• PROBLEM STATEMENT: From the entries below, list each line with "Ihren".

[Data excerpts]
----------
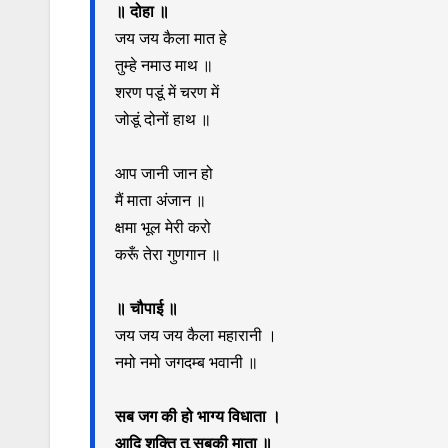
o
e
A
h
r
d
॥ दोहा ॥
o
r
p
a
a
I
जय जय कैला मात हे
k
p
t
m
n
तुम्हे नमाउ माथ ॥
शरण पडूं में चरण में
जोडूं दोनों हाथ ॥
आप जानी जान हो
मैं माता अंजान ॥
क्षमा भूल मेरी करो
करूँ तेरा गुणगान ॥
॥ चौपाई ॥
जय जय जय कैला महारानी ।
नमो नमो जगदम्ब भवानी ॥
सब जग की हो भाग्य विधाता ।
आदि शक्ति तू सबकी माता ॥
----------
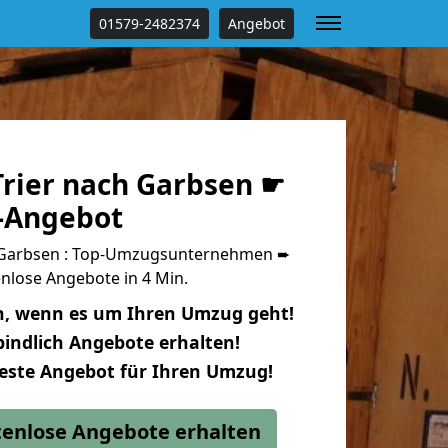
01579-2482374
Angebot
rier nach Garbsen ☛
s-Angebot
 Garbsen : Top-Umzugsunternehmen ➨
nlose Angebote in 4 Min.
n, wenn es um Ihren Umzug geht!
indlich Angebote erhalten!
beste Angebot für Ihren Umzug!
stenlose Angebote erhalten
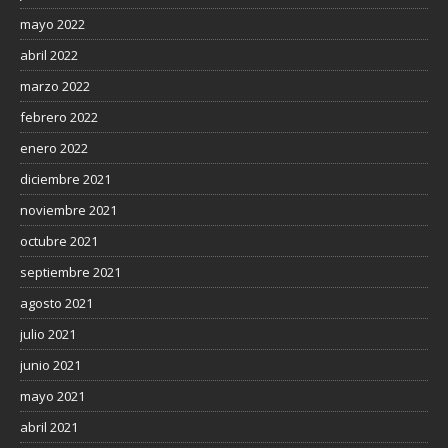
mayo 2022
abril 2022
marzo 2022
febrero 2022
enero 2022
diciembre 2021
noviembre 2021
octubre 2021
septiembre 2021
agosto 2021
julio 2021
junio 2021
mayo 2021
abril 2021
----------
• OUTPUT BELOW:
n, wenn es um Ihren Umzug geht!
beste Angebot für Ihren Umzug!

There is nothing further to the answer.